On vous voit venir. Soumis à la dure loi de la jungle, l’animal ne sait-il pas que la mort rôde ? Assurément si : autour de lui seulement. Il ne fait déjà pas le rapprochement entre coït et reproduction, laissons-le au moins copuler tranquille sans rien lui révéler de ce qui l’attend quand le prédateur fond.

 

Quant à vos semblables, vous pouvez toujours apaiser leur angoisse en les persuadant que la mort n’existe pas, malgré les apparences.

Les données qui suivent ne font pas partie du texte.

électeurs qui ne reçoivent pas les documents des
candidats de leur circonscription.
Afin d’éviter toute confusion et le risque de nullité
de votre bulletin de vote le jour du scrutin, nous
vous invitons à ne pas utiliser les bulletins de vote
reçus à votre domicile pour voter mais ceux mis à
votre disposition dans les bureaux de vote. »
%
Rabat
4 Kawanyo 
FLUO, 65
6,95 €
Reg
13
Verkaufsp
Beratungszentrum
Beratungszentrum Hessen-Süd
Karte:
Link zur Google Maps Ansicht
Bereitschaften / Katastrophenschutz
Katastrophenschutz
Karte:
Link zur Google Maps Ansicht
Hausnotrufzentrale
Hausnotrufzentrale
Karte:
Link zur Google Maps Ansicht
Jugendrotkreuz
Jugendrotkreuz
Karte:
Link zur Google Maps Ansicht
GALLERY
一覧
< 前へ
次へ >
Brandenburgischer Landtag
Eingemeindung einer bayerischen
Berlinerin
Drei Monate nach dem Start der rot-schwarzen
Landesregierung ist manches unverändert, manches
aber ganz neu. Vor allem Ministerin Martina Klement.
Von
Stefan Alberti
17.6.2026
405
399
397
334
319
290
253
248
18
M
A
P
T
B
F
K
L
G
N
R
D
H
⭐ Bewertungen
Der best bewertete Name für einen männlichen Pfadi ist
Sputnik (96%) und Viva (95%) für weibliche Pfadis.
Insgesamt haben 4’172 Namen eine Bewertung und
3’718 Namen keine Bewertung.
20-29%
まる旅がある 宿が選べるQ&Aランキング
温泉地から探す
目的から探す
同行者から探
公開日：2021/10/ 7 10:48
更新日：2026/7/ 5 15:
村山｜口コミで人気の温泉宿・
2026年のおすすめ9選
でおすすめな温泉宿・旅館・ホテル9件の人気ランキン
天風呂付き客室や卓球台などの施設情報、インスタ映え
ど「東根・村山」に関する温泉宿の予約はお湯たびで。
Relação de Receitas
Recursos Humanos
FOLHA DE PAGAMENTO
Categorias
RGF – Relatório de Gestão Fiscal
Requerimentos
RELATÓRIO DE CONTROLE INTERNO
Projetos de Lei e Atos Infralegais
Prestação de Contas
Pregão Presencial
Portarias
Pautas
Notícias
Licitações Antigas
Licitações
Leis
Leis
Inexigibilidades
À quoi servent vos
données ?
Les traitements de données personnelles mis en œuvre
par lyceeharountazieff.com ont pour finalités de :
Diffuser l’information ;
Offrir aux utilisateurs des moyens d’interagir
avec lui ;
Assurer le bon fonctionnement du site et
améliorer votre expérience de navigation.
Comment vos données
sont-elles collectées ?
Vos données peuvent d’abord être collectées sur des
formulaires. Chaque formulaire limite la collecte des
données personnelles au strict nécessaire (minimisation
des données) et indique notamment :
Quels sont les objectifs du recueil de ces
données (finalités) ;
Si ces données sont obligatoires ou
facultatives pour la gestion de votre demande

Or donc, quelle attitude adopter ?
Réagissez en dissimulateur civilisé.
Plusieurs options s’offrent à vous :

 

♦  La plus courue : entrer dans les ordres. A force de seriner à vos ouailles qu’il y a une vie après la mort, c’est bien le diable s’ils ne finissent pas par l’intégrer. L’une ou l’autre brebis égarée s’interrogera sans doute : « mais comment sait-on qu’il y a un paradis et un enfer si personne n’en est jamais revenu pour en témoigner ? ». Condamnez-la au bûcher. Ce ne sera qu’un mauvais moment à passer étant donné qu’il y a une vie après la mort.

 

♦  « Mais alors, où sont passés les grands anciens s’ils sont toujours en vie ? », insistera-t-elle car plus la brebis est égarée, plus elle est têtue. Dites-lui qu’ils sont très très très très vieux et qu’ils ne peuvent plus se déplacer comme du temps de leur glorieuse jeunesse.

 

♦  « Mais alors, quid des assassins, dictateurs et autres raclures en tous genres ? Est-ce à dire qu’ils sont encore parmi nous ? ». Point point, ceux-là sont parqués dans des lieux tenus à l’écart où ils subissent des châtiments à la hauteur de leurs crimes.

 

♦  « Mais alors, qui peuple les cimetières depuis la nuit des temps ? ». Précisément les vilains ci-dessus, ils sont enterrés vivants, c’est leur punition, ils l’ont bien cherchée.

 

♦  « Et les accidents mortels alors ? ». Un complot du gouvernement pour justifier le code de la route.

 

Flegme et dignité, montrez de quel bois vous vous chauffez.

 

RIP jeunes gens

 

Comme si ça ne suffisait pas, juste avant la fiesta des épousailles, vos zamis procèdent vite vite à un enterrement de vie de jeune fille ou de garçon. But du jeu : vous ridiculiser en public en vous forçant à faire ce qu’ils pensent que vous ne pourriez plus faire une fois casé(e). Comprenez : tout ce qui ne vous aurait jamais traversé l’esprit, indépendamment du casage.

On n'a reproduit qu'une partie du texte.